Design TikTok's Recommendation System | ML System Design

Introduction

In this article, we will delve into understanding TikTok's recommendation system. However, before diving in, it is essential to grasp the workflow of a typical machine learning system. Let's break it down.

The Workflow of a Typical Machine Learning System

Initially, we have a specific user-related dataset. Using this dataset, we can train a machine learning model. The model training considers certain hyperparameters based on the distribution of this dataset. Once trained, the model is deployed to production to serve users. Whenever a user sends a request, the model responds with predictions based on the input data provided by the user's request. This new user behavior data is appended to the original training dataset. Given that this dataset changes over time, the model needs retraining at regular intervals, depending on the use case.

Retraining the model every few minutes is impractical because training data often contains millions of examples. If a user watches certain types of videos, we aim to recommend similar videos shortly, but with this system, recommendations can only be updated at least after a day when the model is retrained. So, how does TikTok handle this problem?

TikTok's Machine Learning System

TikTok uses a deep learning framework called TensorFlow to implement machine learning algorithms for their recommendation system. TensorFlow internally creates a computation graph for a machine learning algorithm, containing nodes that represent arithmetic operations and edges that represent input data or model parameters.

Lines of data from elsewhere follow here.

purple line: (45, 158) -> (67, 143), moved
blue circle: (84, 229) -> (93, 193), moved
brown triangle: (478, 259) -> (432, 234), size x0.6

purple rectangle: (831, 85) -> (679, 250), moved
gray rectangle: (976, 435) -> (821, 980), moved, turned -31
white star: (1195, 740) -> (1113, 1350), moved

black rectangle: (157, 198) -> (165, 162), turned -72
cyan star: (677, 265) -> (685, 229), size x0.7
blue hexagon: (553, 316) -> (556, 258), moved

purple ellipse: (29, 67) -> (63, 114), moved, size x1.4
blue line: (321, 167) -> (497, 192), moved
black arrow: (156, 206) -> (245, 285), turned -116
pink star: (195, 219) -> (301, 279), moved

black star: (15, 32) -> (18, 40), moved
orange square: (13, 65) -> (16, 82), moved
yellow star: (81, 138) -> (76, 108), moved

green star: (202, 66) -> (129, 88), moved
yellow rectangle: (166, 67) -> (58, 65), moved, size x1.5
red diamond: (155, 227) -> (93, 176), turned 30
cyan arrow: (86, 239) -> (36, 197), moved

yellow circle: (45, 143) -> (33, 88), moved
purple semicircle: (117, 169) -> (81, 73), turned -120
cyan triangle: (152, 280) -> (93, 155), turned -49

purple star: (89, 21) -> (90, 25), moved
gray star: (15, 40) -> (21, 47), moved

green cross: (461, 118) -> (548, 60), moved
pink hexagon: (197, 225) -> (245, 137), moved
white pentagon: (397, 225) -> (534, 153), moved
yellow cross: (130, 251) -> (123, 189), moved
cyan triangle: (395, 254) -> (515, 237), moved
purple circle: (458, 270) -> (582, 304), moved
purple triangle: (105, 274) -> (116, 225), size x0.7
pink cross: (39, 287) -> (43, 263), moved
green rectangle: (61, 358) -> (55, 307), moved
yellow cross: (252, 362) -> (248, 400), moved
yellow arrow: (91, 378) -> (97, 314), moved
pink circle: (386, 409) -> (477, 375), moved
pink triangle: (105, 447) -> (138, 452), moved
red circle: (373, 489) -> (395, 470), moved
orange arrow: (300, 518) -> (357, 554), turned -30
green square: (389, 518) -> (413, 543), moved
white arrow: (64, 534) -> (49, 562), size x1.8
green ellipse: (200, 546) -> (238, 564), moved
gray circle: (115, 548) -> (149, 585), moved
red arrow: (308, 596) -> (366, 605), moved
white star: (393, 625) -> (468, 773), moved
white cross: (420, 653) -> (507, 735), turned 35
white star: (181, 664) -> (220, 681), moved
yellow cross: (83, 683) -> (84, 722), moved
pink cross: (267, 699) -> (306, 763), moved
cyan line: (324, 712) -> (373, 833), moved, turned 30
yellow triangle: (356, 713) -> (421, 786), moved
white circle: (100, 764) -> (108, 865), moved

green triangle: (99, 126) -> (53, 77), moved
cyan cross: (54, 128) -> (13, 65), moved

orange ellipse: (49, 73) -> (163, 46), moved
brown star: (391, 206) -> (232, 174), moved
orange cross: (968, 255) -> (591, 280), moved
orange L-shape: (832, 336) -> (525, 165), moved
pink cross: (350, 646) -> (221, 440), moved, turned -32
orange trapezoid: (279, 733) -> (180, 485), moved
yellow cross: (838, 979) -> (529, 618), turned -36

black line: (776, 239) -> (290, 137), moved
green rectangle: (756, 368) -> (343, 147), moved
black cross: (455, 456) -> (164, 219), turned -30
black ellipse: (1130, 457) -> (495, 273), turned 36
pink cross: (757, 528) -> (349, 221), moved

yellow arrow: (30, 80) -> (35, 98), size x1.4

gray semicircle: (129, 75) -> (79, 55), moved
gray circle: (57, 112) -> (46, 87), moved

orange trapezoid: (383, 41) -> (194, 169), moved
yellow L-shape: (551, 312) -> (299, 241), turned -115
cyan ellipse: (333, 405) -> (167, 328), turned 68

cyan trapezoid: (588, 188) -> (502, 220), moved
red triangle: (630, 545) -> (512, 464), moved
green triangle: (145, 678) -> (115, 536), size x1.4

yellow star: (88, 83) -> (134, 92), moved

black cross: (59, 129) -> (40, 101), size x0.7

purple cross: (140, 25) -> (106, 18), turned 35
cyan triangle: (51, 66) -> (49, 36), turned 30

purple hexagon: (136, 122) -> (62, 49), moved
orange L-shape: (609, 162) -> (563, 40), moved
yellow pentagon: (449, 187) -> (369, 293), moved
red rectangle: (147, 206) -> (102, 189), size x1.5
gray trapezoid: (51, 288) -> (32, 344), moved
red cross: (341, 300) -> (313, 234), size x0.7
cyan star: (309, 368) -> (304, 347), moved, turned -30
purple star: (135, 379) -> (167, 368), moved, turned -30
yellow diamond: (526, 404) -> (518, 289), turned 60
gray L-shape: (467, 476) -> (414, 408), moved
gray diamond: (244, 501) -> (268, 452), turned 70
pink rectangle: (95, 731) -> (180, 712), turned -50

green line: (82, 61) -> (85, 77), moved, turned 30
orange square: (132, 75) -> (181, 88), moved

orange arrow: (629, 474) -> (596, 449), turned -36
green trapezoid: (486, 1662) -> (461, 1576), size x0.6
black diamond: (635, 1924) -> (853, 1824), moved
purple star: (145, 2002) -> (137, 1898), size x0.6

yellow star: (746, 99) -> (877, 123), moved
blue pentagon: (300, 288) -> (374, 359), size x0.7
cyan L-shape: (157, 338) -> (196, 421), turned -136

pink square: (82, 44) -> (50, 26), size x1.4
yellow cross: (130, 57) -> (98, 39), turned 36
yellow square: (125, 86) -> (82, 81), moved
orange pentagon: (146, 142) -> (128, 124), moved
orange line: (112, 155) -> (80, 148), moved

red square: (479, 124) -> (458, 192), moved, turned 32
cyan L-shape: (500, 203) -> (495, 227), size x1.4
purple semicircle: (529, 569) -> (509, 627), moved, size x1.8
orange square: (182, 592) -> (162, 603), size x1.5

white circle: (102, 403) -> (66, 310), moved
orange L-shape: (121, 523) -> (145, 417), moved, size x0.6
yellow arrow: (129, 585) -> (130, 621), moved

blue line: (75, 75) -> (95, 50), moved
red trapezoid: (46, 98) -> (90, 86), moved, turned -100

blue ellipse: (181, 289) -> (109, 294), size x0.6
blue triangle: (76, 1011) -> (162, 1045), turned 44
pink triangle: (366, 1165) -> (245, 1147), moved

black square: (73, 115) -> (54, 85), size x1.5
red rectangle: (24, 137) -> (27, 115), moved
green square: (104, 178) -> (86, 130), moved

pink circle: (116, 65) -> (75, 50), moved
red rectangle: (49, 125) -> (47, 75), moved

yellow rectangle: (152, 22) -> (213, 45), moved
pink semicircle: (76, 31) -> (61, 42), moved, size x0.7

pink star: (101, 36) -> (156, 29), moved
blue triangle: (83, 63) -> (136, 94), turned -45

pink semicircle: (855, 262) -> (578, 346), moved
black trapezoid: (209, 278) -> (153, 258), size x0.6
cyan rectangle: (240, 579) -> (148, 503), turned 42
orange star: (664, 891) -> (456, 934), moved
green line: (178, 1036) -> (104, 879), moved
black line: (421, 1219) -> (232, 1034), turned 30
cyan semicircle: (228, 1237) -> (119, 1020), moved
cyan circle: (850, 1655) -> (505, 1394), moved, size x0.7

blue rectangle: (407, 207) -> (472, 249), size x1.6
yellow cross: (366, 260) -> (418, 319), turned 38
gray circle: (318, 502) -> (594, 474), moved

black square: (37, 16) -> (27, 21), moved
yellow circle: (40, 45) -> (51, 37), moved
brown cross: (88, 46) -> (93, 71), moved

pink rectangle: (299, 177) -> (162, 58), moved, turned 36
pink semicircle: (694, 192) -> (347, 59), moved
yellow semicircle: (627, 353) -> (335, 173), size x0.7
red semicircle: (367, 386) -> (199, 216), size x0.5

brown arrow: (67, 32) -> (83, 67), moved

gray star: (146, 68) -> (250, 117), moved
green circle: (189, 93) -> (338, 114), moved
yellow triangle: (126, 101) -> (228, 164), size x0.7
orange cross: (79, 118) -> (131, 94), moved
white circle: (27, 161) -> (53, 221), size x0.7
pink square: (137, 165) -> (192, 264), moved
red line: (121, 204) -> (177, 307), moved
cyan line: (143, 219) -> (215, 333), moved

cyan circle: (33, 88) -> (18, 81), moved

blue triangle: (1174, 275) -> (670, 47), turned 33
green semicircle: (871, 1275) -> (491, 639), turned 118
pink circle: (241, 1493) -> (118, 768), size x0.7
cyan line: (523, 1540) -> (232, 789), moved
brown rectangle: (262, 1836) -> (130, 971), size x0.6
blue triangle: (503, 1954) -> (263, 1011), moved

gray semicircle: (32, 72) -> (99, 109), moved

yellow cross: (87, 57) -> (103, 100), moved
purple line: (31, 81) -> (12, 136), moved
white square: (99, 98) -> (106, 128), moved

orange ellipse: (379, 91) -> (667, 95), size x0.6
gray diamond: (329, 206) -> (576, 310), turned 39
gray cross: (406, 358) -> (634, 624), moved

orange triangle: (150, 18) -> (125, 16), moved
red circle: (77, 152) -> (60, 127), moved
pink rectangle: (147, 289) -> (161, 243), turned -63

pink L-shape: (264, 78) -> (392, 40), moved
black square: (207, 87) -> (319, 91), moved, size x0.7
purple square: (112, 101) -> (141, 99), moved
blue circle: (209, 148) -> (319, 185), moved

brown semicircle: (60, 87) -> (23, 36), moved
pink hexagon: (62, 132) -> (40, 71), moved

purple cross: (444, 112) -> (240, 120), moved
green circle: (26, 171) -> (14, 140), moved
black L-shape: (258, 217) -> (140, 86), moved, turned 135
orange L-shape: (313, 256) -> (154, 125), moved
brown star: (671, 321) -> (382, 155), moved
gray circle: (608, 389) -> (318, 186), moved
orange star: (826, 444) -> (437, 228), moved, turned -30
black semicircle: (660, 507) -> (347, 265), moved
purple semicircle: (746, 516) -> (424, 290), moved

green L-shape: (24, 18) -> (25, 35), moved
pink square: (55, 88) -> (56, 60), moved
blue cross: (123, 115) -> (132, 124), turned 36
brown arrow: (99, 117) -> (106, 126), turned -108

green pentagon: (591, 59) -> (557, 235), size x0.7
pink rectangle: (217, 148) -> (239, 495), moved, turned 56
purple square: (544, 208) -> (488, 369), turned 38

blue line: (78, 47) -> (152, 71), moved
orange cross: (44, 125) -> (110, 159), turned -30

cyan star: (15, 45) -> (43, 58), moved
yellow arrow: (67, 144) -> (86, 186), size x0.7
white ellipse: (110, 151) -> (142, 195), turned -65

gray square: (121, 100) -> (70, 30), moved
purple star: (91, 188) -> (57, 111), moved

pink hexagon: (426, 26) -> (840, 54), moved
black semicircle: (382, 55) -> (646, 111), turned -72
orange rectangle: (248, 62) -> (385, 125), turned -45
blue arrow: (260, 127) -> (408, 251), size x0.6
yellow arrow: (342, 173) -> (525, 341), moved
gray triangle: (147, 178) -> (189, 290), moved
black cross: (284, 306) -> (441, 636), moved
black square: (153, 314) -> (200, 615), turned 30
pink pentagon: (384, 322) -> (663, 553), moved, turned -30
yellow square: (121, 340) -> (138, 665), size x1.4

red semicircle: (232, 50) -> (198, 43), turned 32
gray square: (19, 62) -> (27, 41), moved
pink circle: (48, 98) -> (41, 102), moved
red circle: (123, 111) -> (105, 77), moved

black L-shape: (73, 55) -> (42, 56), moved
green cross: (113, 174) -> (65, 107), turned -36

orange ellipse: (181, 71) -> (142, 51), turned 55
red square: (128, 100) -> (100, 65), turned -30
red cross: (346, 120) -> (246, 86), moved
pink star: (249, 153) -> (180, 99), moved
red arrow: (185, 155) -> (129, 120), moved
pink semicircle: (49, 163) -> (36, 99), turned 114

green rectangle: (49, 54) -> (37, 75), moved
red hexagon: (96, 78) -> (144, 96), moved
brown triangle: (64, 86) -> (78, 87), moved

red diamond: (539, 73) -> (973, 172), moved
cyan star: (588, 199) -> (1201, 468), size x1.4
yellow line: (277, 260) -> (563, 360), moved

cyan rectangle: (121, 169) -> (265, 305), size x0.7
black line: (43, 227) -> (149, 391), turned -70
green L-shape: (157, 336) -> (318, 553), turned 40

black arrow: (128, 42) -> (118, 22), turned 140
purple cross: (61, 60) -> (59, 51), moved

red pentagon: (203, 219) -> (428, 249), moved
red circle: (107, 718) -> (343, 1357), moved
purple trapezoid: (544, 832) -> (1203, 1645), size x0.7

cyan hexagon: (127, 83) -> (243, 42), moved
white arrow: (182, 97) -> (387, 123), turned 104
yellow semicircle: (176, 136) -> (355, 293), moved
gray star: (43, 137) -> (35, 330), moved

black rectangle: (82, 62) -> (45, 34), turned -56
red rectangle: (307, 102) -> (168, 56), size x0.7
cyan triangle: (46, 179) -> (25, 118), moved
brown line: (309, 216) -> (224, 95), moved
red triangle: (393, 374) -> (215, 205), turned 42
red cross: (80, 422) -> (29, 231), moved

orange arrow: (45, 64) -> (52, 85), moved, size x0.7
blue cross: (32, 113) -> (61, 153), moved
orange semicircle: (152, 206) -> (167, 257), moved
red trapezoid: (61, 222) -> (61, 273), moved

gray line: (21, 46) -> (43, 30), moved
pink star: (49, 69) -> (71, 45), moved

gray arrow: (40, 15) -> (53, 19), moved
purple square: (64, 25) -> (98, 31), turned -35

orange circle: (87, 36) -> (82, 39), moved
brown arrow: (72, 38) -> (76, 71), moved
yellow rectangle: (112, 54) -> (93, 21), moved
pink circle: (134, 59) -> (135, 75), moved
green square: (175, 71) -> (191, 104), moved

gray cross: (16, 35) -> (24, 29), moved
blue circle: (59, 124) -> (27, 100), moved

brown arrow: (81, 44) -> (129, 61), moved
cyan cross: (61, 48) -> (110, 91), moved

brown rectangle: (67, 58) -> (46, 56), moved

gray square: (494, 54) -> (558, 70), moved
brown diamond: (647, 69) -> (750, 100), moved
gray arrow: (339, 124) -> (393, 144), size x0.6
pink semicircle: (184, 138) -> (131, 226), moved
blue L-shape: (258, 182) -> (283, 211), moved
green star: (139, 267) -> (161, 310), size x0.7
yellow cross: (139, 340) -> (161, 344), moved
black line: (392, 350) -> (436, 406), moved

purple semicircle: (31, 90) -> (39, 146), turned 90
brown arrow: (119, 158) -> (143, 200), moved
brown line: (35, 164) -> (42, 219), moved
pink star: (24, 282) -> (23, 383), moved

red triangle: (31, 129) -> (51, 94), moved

Typically, TensorFlow stores the execution graph and the model parameters together. However, TikTok's recommendation system decouples this into two separate components:

Model Component: Contains the execution graph.
Parameter Component: Contains the values of the parameters, comprising weights, biases of the ML model, and personalized user embeddings. These embeddings represent each user on the platform, which are used to generate personalized recommendations.

The set of servers storing the model component is called the Model Server, and the set of servers storing the parameter component is called the Parameter Server.

Design of TikTok's Recommendation System

TikTok's recommendation model involves two phases: the Training Phase and the Serving Phase.

Training Phase

In the training phase, the training dataset is converted into sets of mini-batches. These batches are sent to the model servers to train the machine learning recommendation algorithm. The parameters of these trained models are saved on the training parameter server.

Serving Phase

Once the model is trained, both the model servers and the parameter servers are copied and put into the serving phase, ready to serve users. Whenever a user requests video recommendations, the model generates a list of videos and returns them to the user.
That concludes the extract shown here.